Nathaniel Hawthorne referred to Sophia as his “Dove” and said that she was his sole companion. He continues, “I need no other - there is no vacancy in my mind, any more than in my heart... Thank God that I suffice for her boundless heart!” After their first child was born, Nathaniel Hawthorne also felt a different kind of love and he voices this profound responsibility of fatherhood. He writes, “I have business on earth now, and must look about me for the means of doing it.”

We wish you health, happiness and love. Contemplate and celebrate the many meanings of love this week!

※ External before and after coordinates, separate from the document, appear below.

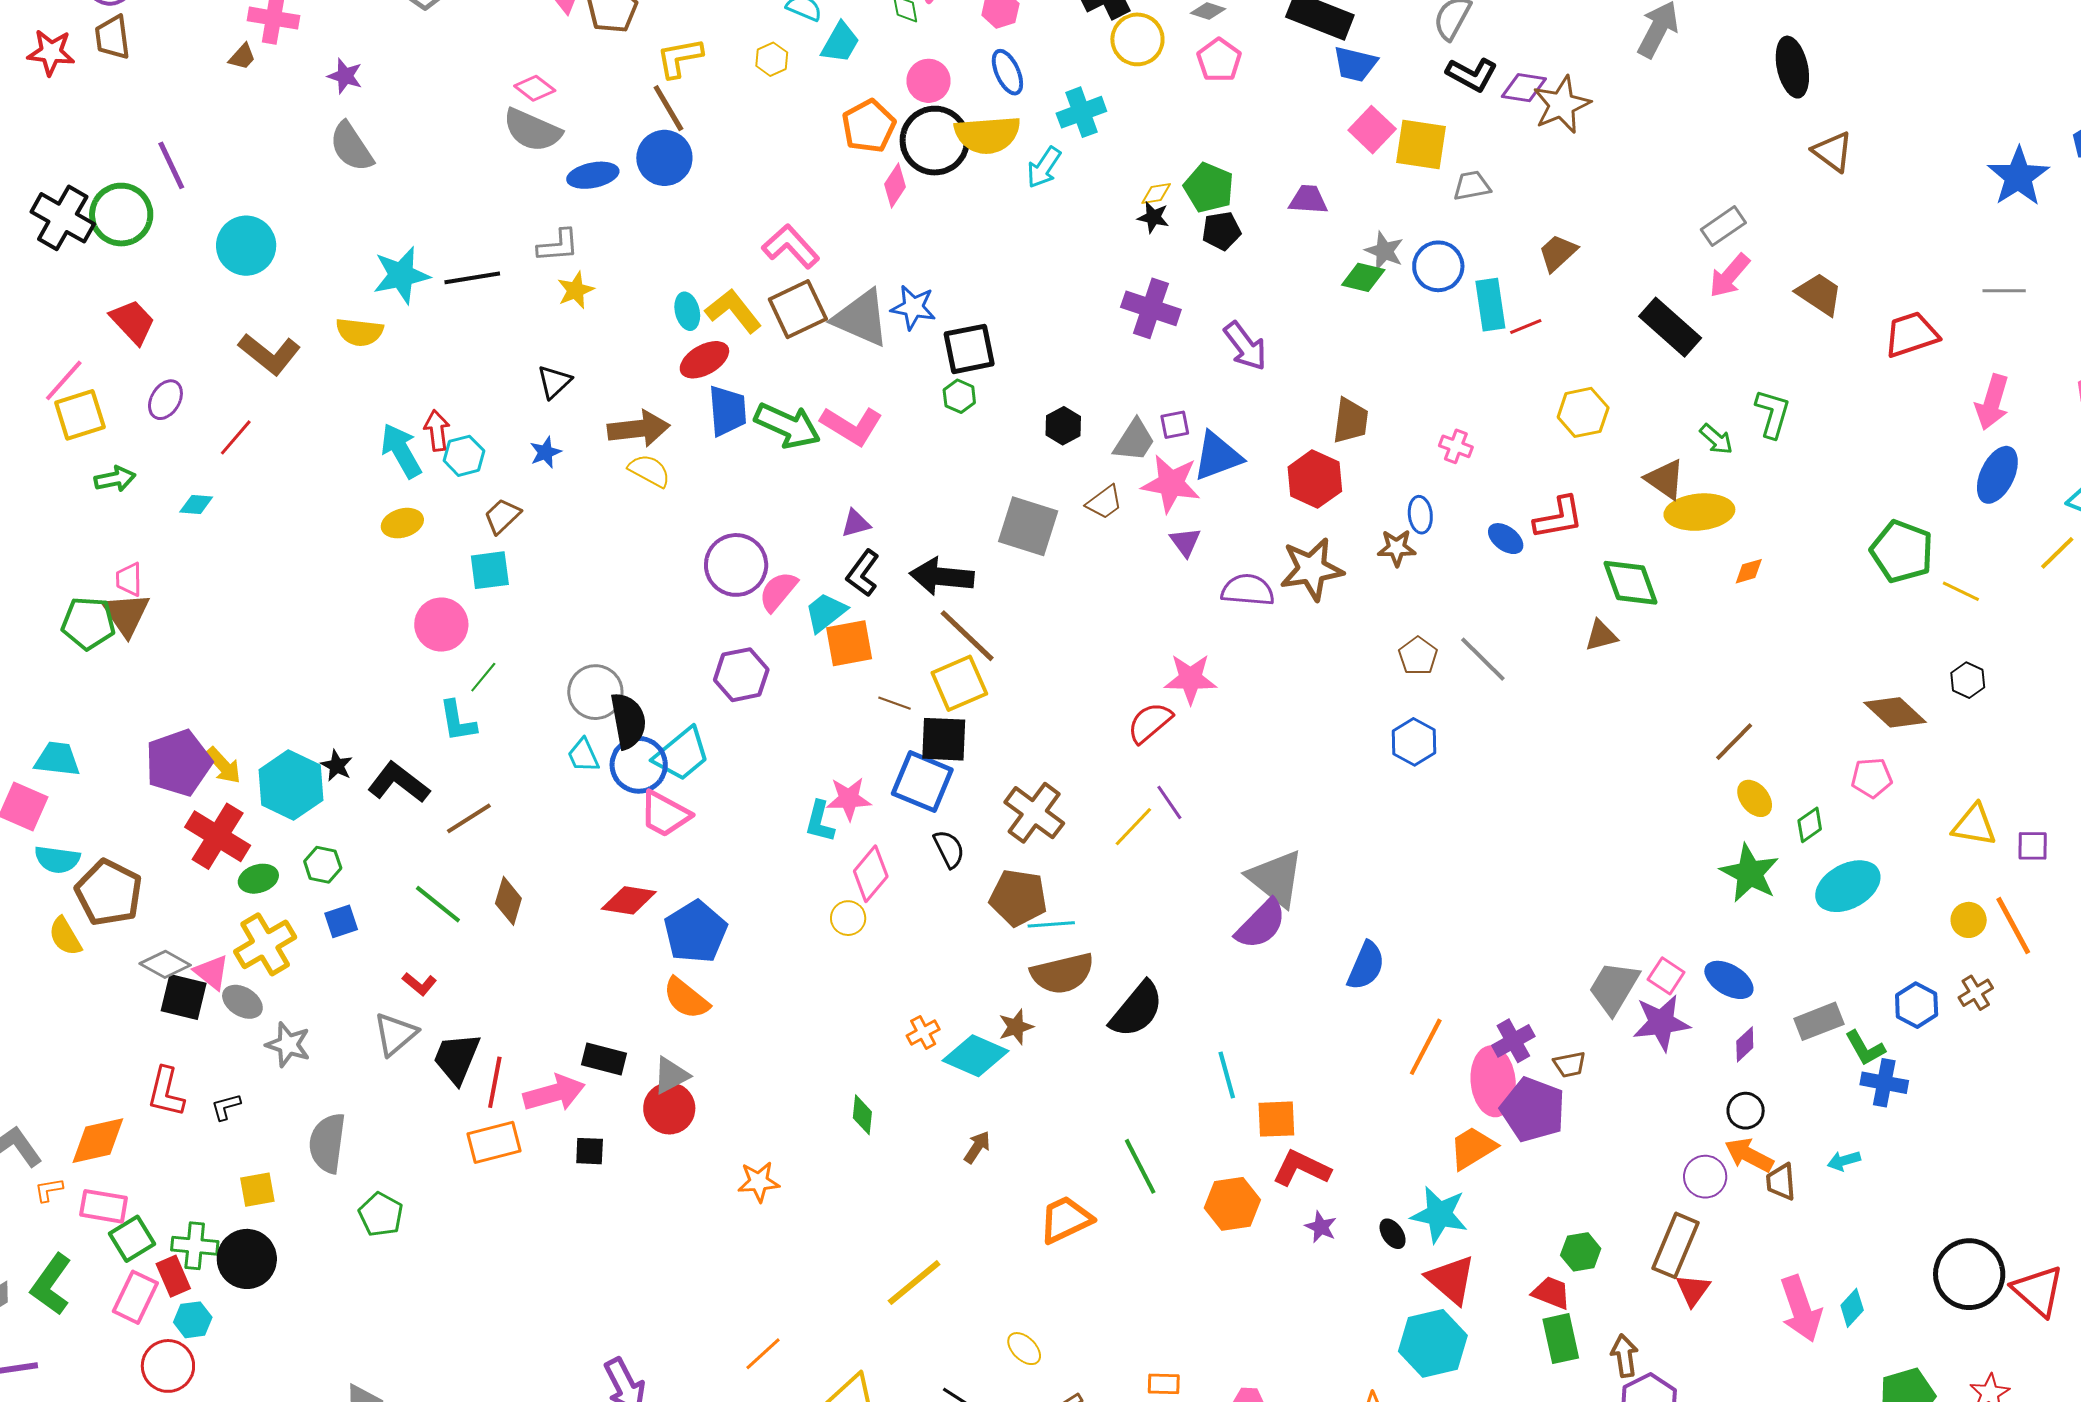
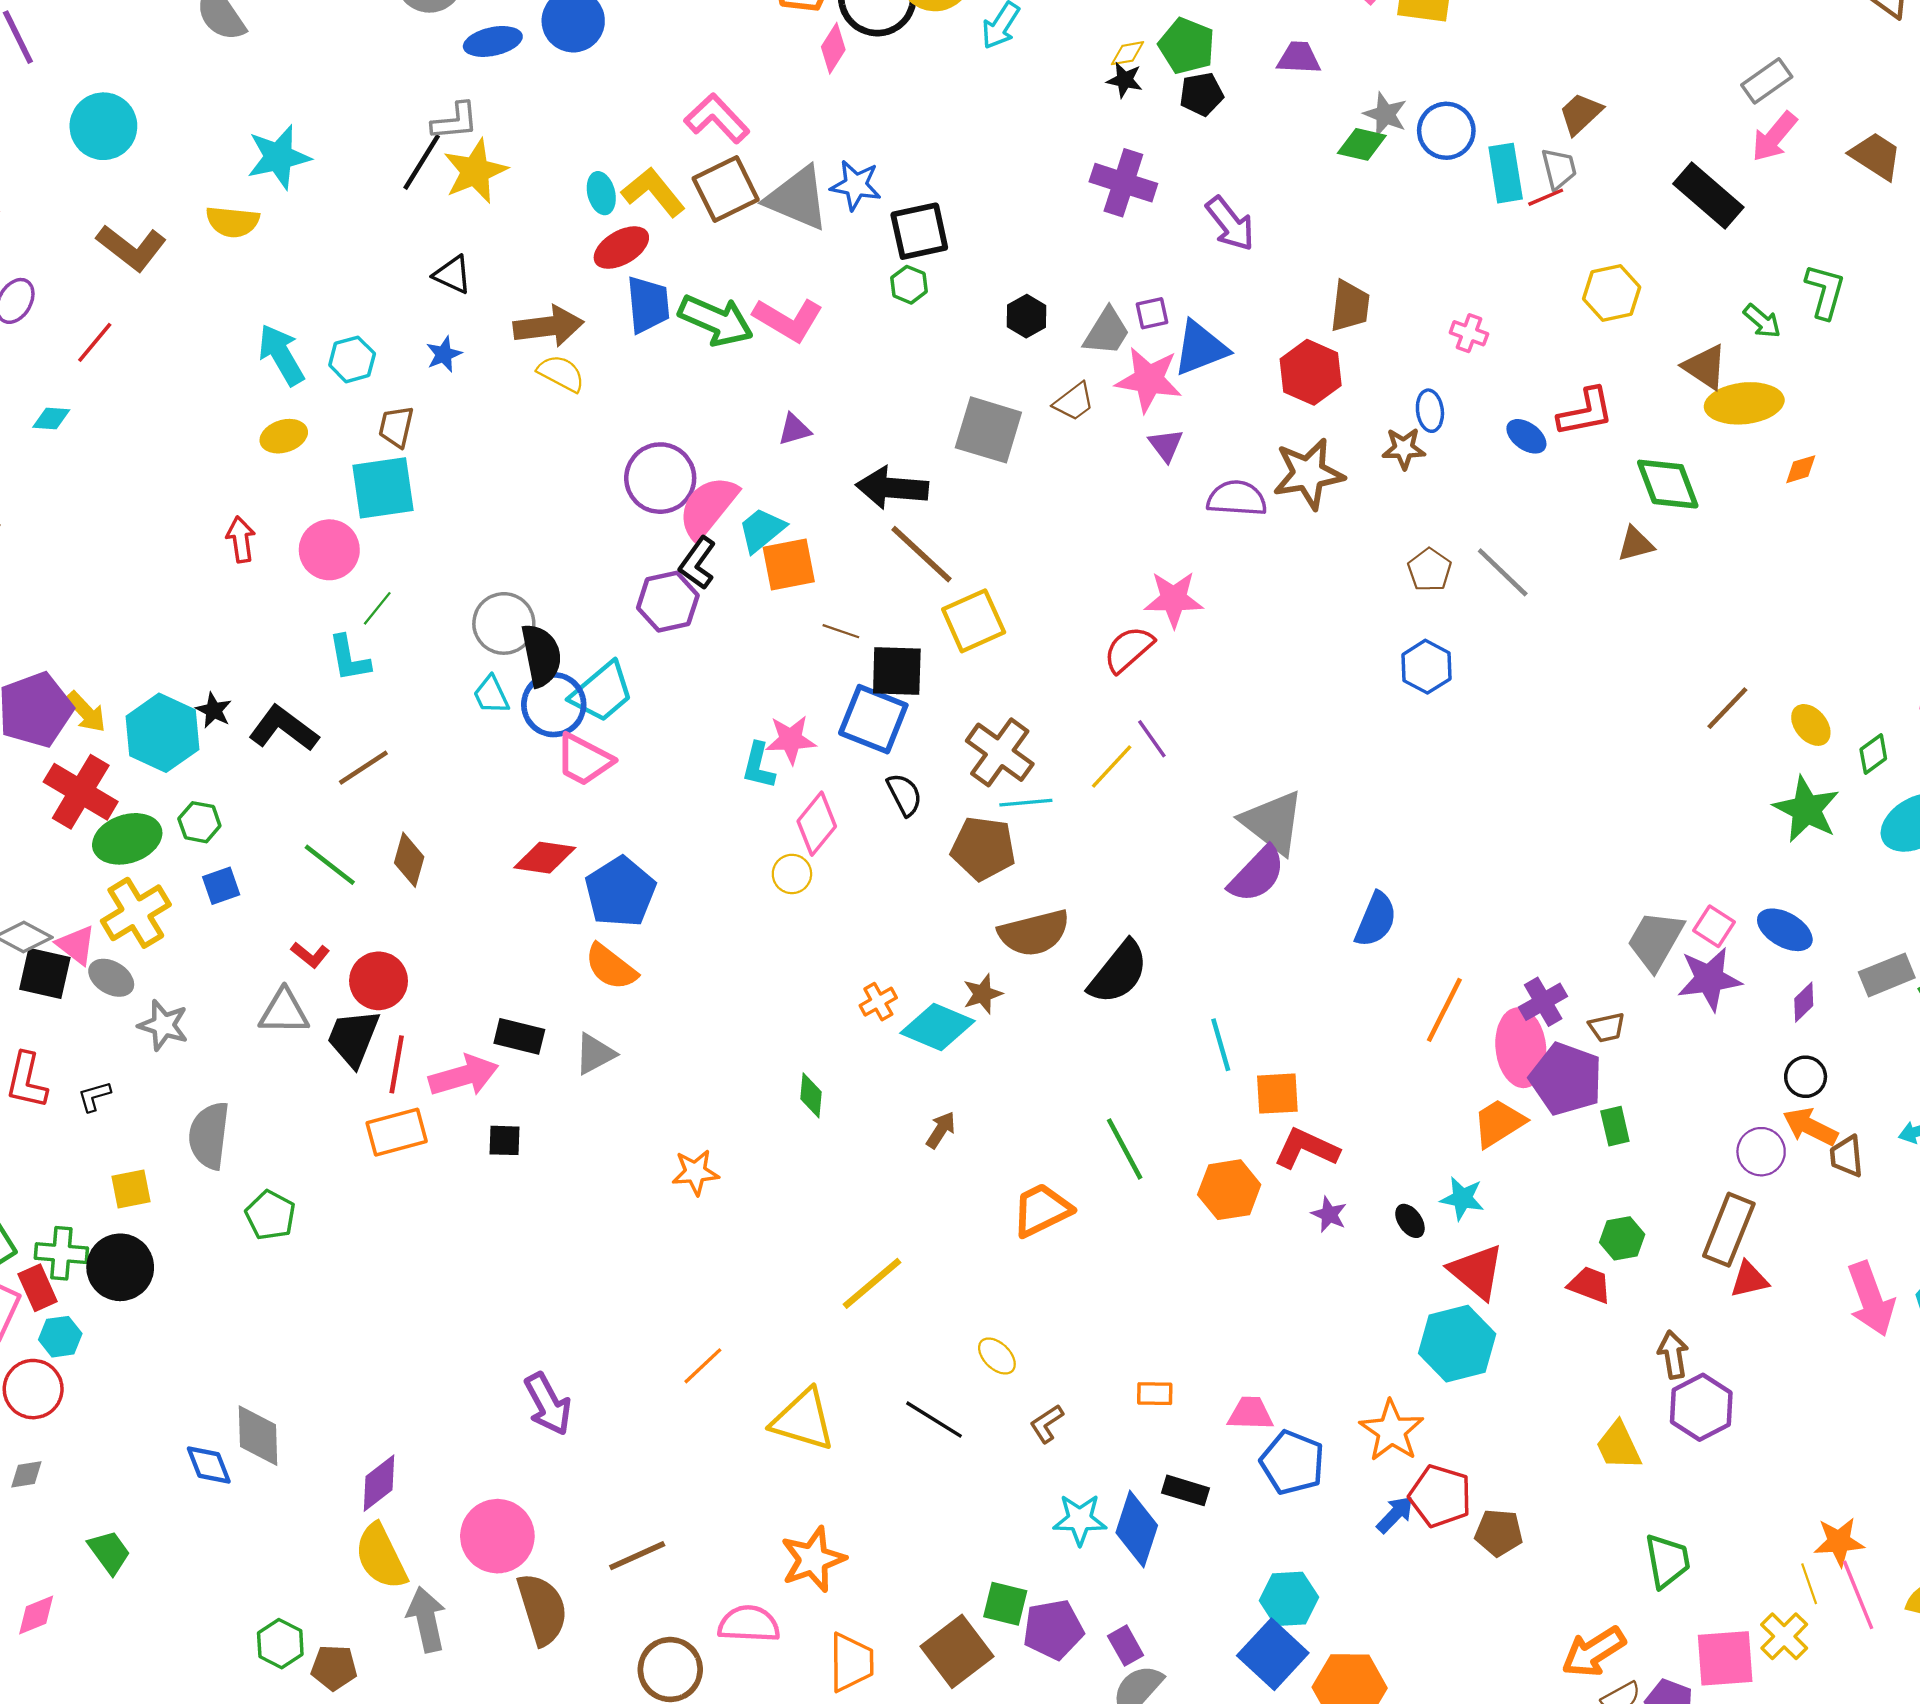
gray trapezoid: (1472, 186) -> (1559, 169), moved, turned 87
black line: (472, 278) -> (422, 162), moved, turned -48
yellow star: (576, 290) -> (475, 171), size x1.5
black triangle: (554, 382) -> (453, 275), turned -51
red arrow: (437, 431) -> (241, 539), moved
brown trapezoid: (502, 516) -> (396, 427), turned -33
cyan square: (490, 570) -> (383, 488), size x1.4
black L-shape: (863, 573) -> (697, 563), moved
pink semicircle: (778, 591) -> (708, 507), size x1.4
yellow square: (959, 683) -> (974, 621), moved
brown line: (1734, 742) -> (1727, 708), moved
green ellipse: (258, 879) -> (127, 839), size x1.5
cyan line: (1051, 924) -> (1026, 803), moved
gray triangle: (395, 1034) -> (284, 1012), turned 42
red circle: (669, 1108) -> (379, 981), moved
cyan star: (1439, 1214) -> (1462, 1198), size x0.7
red triangle: (1693, 1290) -> (1749, 1280), turned 42
green rectangle: (1561, 1339) -> (1615, 1126), moved, size x0.7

Nathaniel Hawthorne to Sophia Peabody, December 5, 1839

Dearest, – I wish I had the gift of making rhymes, for methinks there is poetry in my head and hear since I have been in love with you. You are a Poem. Of what sort, then? Epic? Mercy on me, no! A sonnet? No; for that is too labored and artificial. You are a sort of sweet, simple, gay pathetic ballad, which Nature is singing, sometimes with tears, sometimes with smiles, and sometimes with intermingled smiles and tears.

 

Sophia Peabody to Nathaniel Hawthorne, December 31, 1839

Best Beloved, – I send you some allumettes wherewith to kindle the taper. There are very few but my second finger could no longer perform extra duty. These will serve till the wounded one be healed, however. How beautiful it is to provide even the slightest convenience for you, dearest! I cannot tell you how much I love you, in this back-handed style. My love is not in this attitude, - it rather bends forwards to meet you.

What a year this has been to us! My definition of Beauty is, that it is love, and therefore includes both truth and good. But those only who love as we do can feel the significance and force of this.

My ideas will not flow in these crooked strokes. God be with you. I am very well, and have walked far in Danvers this cold morning. I am full of the glory of the day. God bless you this night of the old year. It has proved the year of our nativity. Has not the old earth passed away from us? - are not all things new?

Your Sophie

- These letters can be found in: Forever Yours: Letters of Love. St. Martin's Press, 1991.